Eine solche Wuchsform unterdrückt effektiv Unkraut und bildet eine harmonische Grundlage für andere Pflanzen. Ein Beispiel für einen immergrünen Bodendecker mit langer Blütezeit im Sommer ist die Teppichmispel (Cotoneaster dammeri radicans). Sie ist winterhart, anspruchslos in Bezug auf den Standort und überzeugt durch ihre attraktive, flächendeckende Wuchsform. Richtig gepflanzt entsteht ein pflegeleichter, geschlossener Grünton.

In öffentlichen Grünanlagen sind sowohl ästhetische als auch funktionale Aspekte entscheidend. Hier müssen Bodendecker robust und widerstandsfähig sein, um hoher Beanspruchung standzuhalten, und gleichzeitig mit möglichst geringem Pflegeaufwand auskommen. Häufig kommen in Parks Pflanzen wie Efeu, Frauenmantel oder Schleifenblume zum Einsatz.

Besondere Anforderungen stellen Hanglagen dar. Bodendecker für diese Standorte benötigen ein kräftiges Wurzelsystem, um den Boden zu stabilisieren und Erosion zu verhindern. Auch hier bewährt sich beispielsweise die Teppichmispel durch ihre gute Bodenbindung.
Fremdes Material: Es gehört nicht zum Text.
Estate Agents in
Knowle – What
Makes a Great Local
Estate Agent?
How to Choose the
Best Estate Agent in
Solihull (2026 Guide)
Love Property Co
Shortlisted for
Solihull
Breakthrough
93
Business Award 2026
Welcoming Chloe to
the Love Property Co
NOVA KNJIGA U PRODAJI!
Das Geheimnis schöner Bodendecker-Teppiche

Damit Bodendecker ihre volle Wirkung entfalten, ist eine angepasste Pflege unerlässlich – insbesondere bei empfindlicheren Arten. Die Bewässerungsbedürfnisse variieren je nach Pflanze und Standort. In der Anwachsphase ist eine ausreichende Wasserversorgung entscheidend, um ein gutes Einwurzeln zu gewährleisten.
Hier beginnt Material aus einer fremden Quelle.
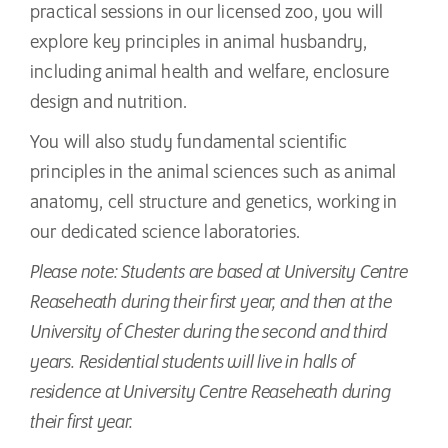
practical sessions in our licensed zoo, you will
explore key principles in animal husbandry,
including animal health and welfare, enclosure
design and nutrition.
You will also study fundamental scientific
principles in the animal sciences such as animal
anatomy, cell structure and genetics, working in
our dedicated science laboratories.
Please note: Students are based at University Centre
Reaseheath during their first year, and then at the
University of Chester during the second and third
years. Residential students will live in halls of
residence at University Centre Reaseheath during
their first year.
Sind die Pflanzen etabliert, kommen viele Bodendecker auch mit trockeneren Phasen gut zurecht und benötigen bei moderaten Temperaturen nur noch gelegentlich Wasser. Um Wachstum und Blütenbildung zu fördern, kann eine gezielte Düngung sinnvoll sein. Art und Menge der benötigten Nährstoffe hängen von der jeweiligen Pflanzenart ab.

Bei Mischpflanzungen empfiehlt sich ein ausgewogener Dünger mit geringem Stickstoffanteil. Häufig genügt eine Düngung im Frühjahr und Herbst, um die Nährstoffversorgung dauerhaft sicherzustellen.

Nützliche Praxistipps

Erfahrene Gärtner geben zahlreiche praktische Hinweise zur Gestaltung mit Bodendeckern. Oft unterschätzt wird der gestalterische Effekt einer Kombination verschiedener Arten. Erst durch unterschiedliche Blattformen, Blütenfarben und Wuchsformen entsteht eine abwechslungsreiche und lebendige Fläche.

Ebenso wichtig ist der richtige Pflanzabstand. Nur wenn junge Pflanzen ausreichend Platz haben, können sie sich entwickeln, ohne andere Gewächse zu verdrängen. Sehr hilfreich ist zudem konsequentes Mulchen: Eine Mulchschicht hält den Boden feucht, reduziert Unkraut und verbessert gleichzeitig die Bodenstruktur.

Für optimale Ergebnisse kann es sinnvoll sein, fachkundigen Rat bei Gartenbauexperten oder in Gärtnereien einzuholen. So lassen sich Standort, Pflanzenwahl und Pflege bestmöglich aufeinander abstimmen.